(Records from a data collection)
======

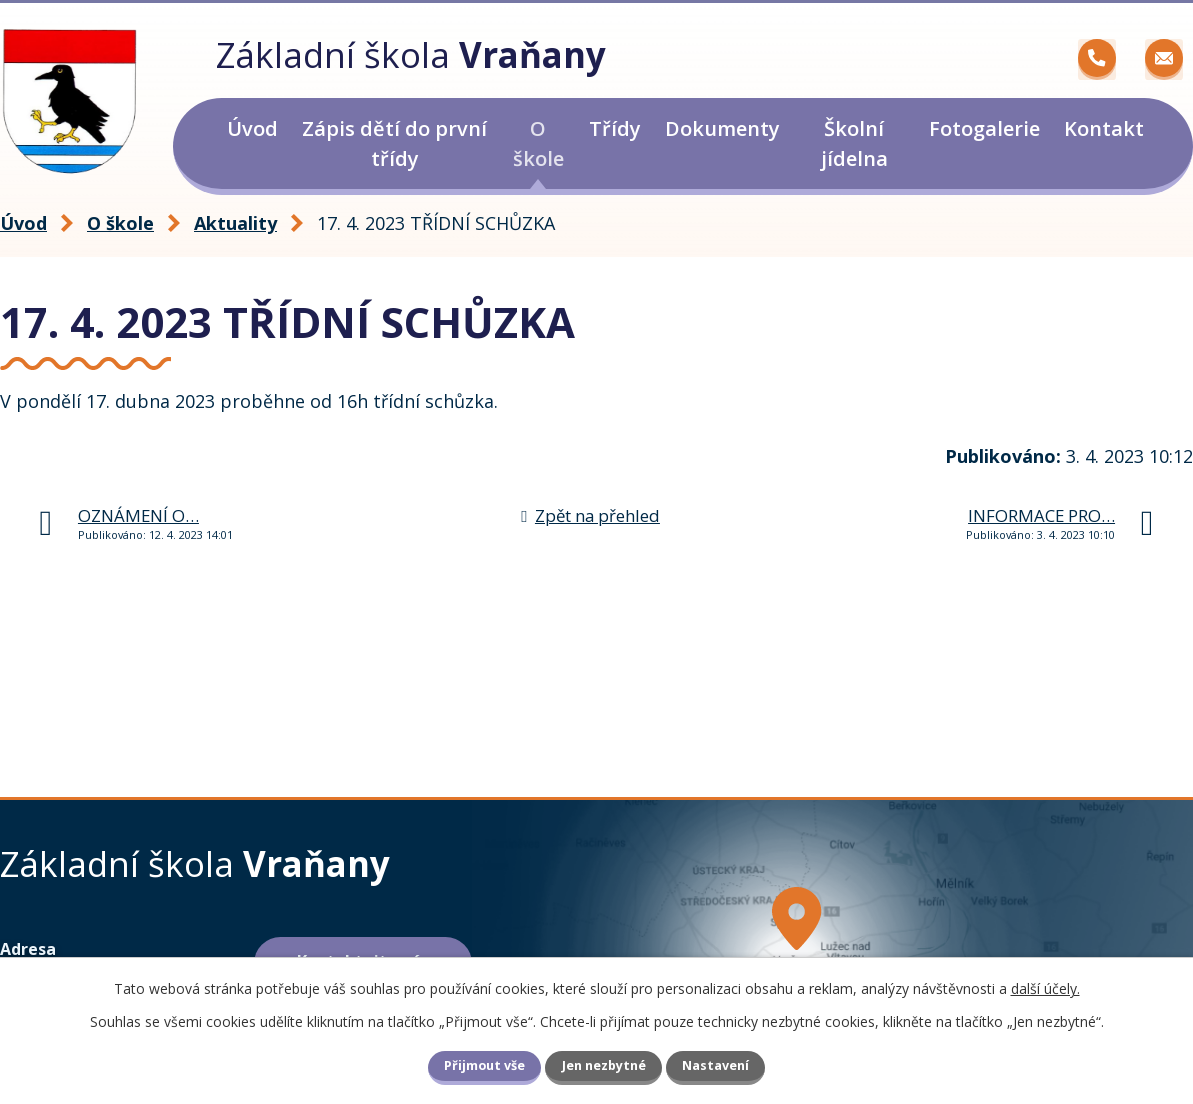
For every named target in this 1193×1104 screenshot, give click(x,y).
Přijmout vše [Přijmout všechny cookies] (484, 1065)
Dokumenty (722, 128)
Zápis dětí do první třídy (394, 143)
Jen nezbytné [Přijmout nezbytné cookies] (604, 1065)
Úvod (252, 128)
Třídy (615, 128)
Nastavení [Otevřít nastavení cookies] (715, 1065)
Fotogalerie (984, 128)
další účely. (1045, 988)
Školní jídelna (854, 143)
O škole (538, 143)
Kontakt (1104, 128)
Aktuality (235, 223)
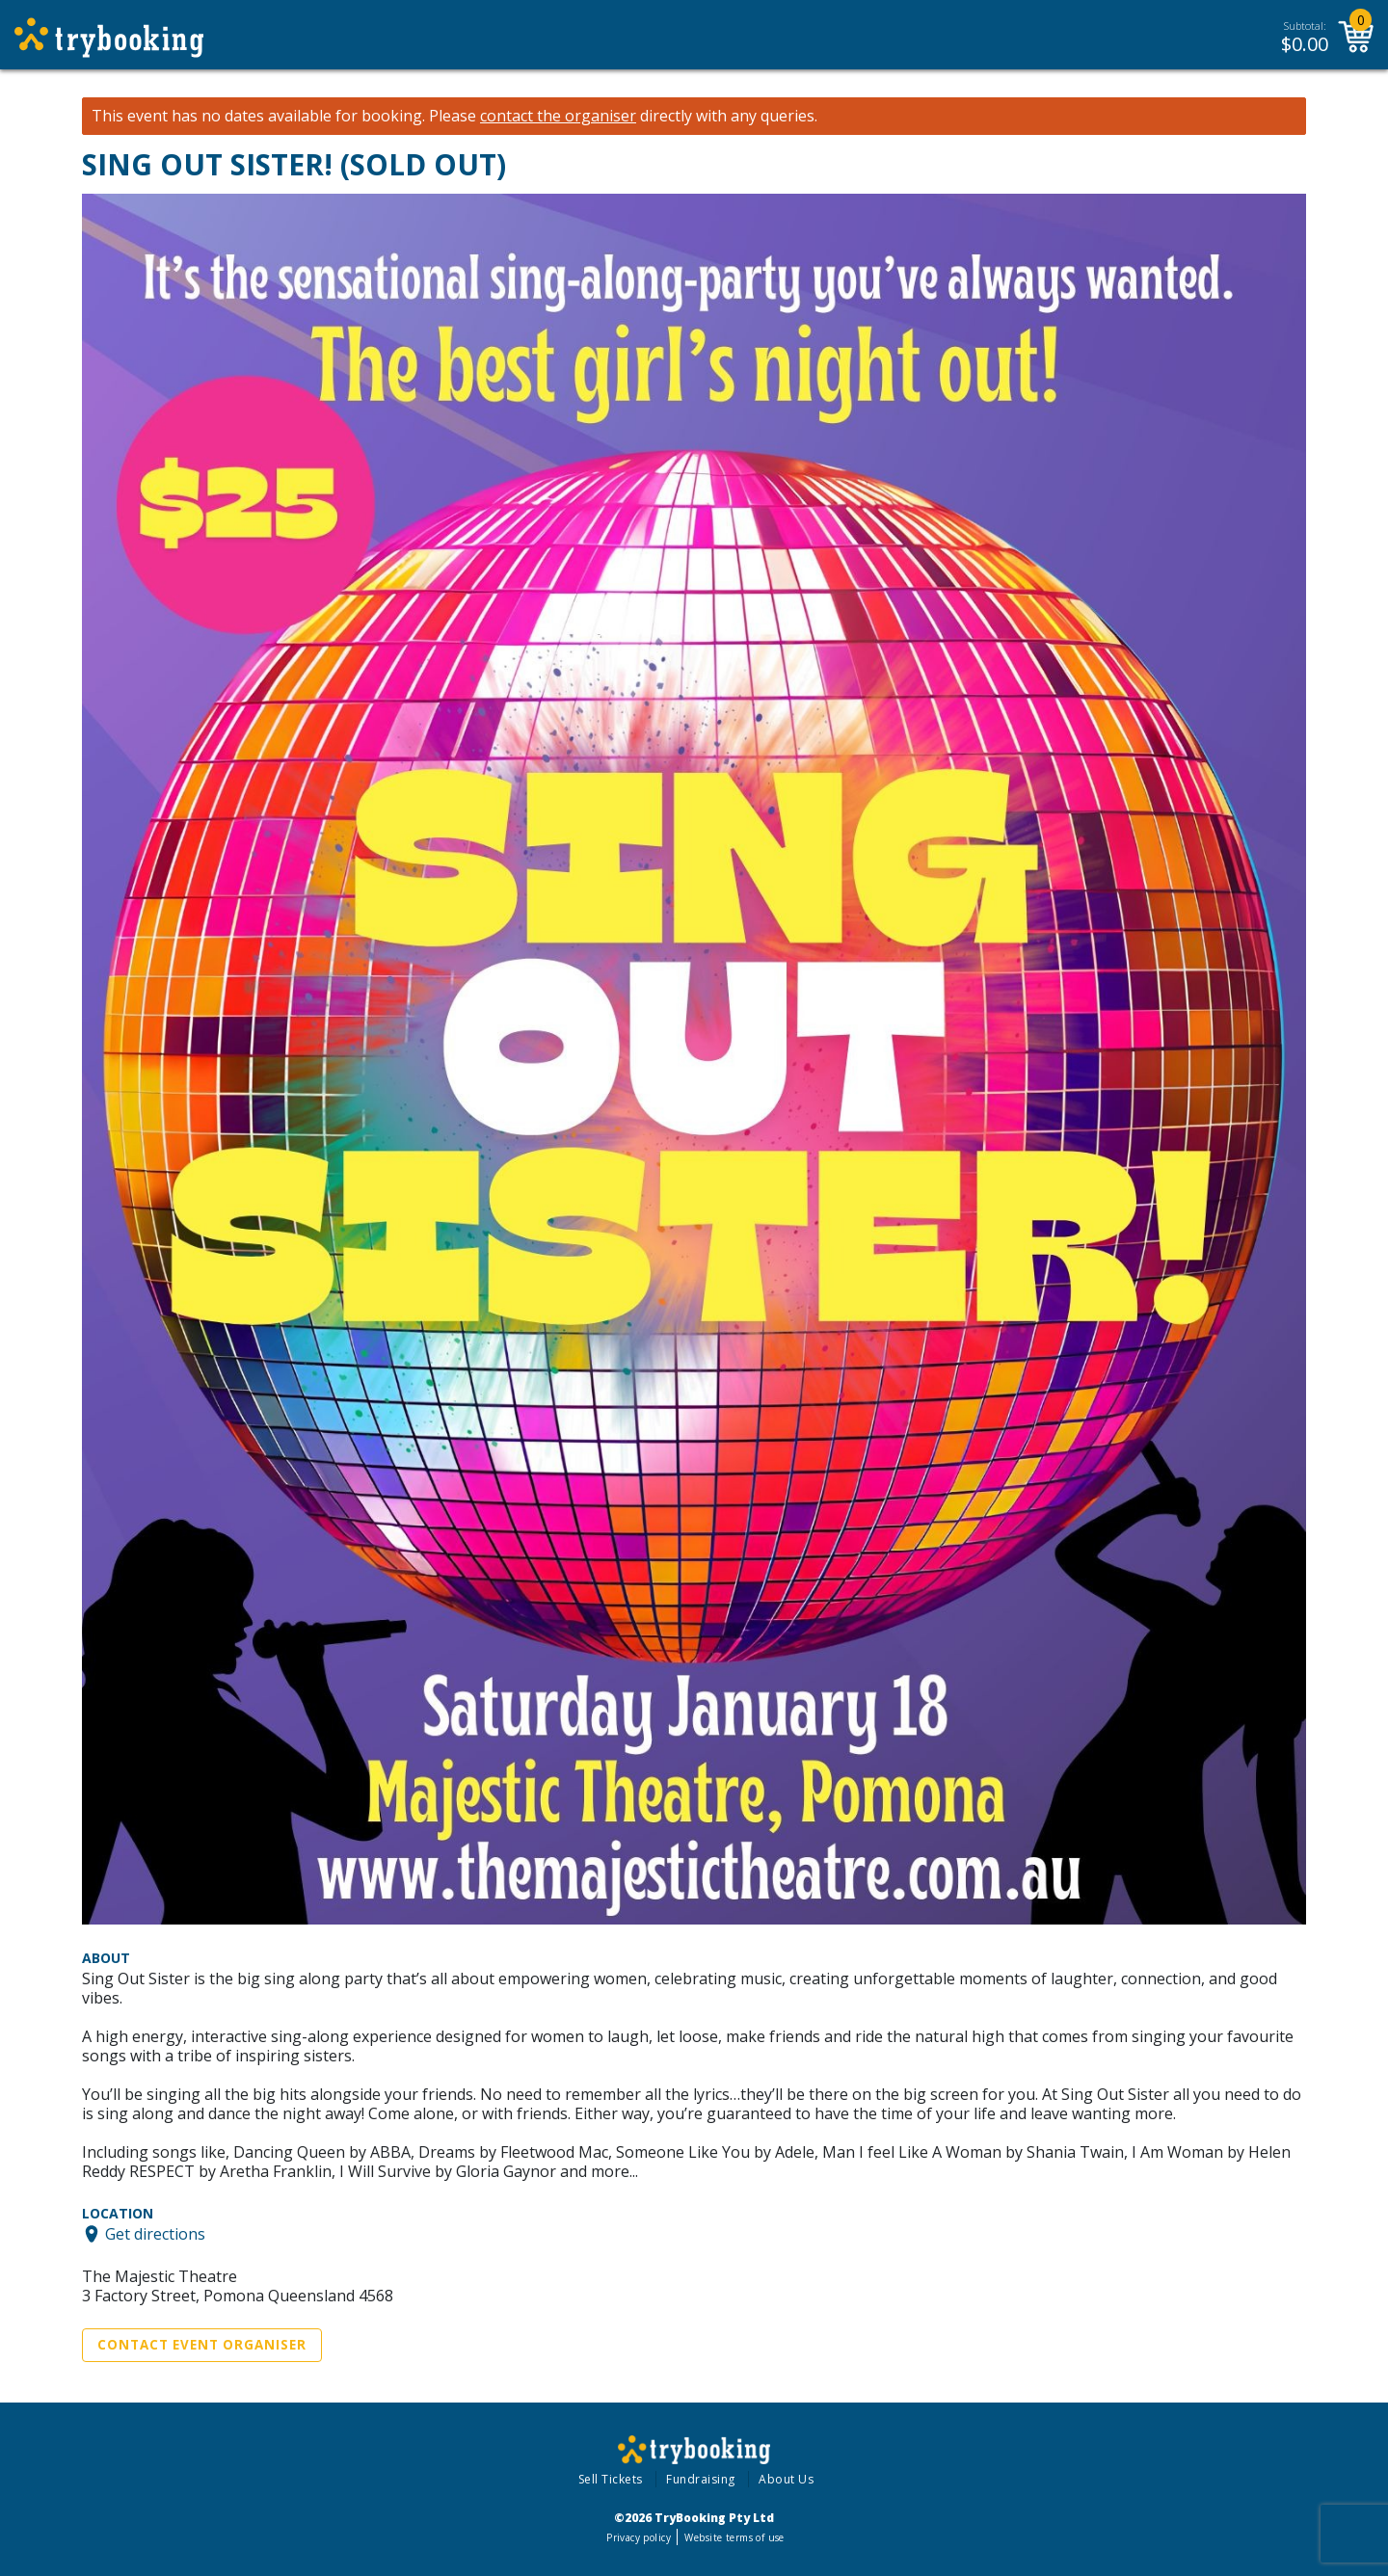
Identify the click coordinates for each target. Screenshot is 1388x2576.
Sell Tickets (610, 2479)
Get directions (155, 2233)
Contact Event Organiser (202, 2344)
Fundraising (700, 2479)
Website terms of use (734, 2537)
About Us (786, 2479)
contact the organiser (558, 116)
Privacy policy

======

--- Task item ---
Working from the entries above, reproduce exactly and only the lines beginning with the line that has "O škole (538, 143)" and ending with the line that has "Website terms of use (734, 2537)"; omit all pictures.

--- Exercise solution ---
O škole (538, 143)
Kontakt (1104, 128)
Aktuality (235, 223)
Identify the click coordinates for each target. Screenshot is 1388x2576.
Sell Tickets (610, 2479)
Get directions (155, 2233)
Contact Event Organiser (202, 2344)
Fundraising (700, 2479)
Website terms of use (734, 2537)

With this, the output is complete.